■ **EXERCISE DIRECTIONS**: For this exercise, write out exactly the lines of the material from the one containing "Chame no Whatsapp (154, 1102)" through the end, both ends included, and nothing more.

■ **EXERCISE INPUTS**:
=== Begin Enclosure ===
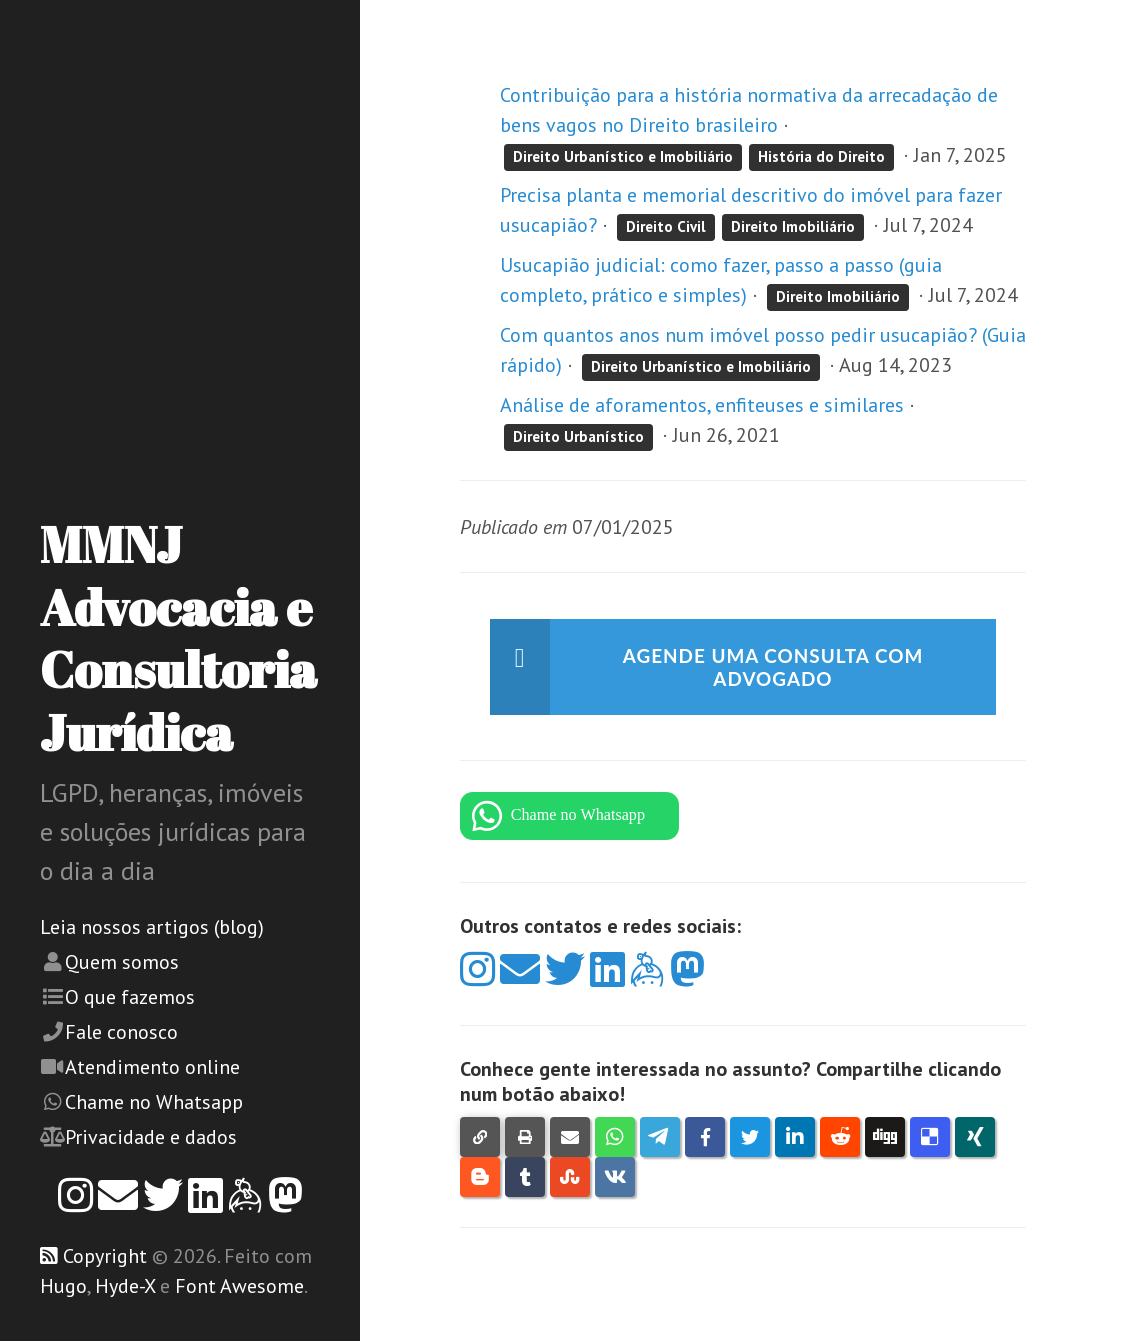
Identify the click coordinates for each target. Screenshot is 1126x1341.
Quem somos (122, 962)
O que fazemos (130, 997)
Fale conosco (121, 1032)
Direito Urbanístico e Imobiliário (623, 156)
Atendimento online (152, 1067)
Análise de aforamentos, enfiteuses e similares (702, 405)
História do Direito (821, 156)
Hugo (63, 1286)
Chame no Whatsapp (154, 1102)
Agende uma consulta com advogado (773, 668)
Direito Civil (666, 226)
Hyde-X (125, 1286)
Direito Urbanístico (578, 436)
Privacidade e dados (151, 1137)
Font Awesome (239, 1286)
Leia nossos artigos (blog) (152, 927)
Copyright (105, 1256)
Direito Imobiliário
=== End Enclosure ===
■ **RESULT OF THIS TASK**:
Chame no Whatsapp (154, 1102)
Agende uma consulta com advogado (773, 668)
Direito Civil (666, 226)
Hyde-X (125, 1286)
Direito Urbanístico (578, 436)
Privacidade e dados (151, 1137)
Font Awesome (239, 1286)
Leia nossos artigos (blog) (152, 927)
Copyright (105, 1256)
Direito Imobiliário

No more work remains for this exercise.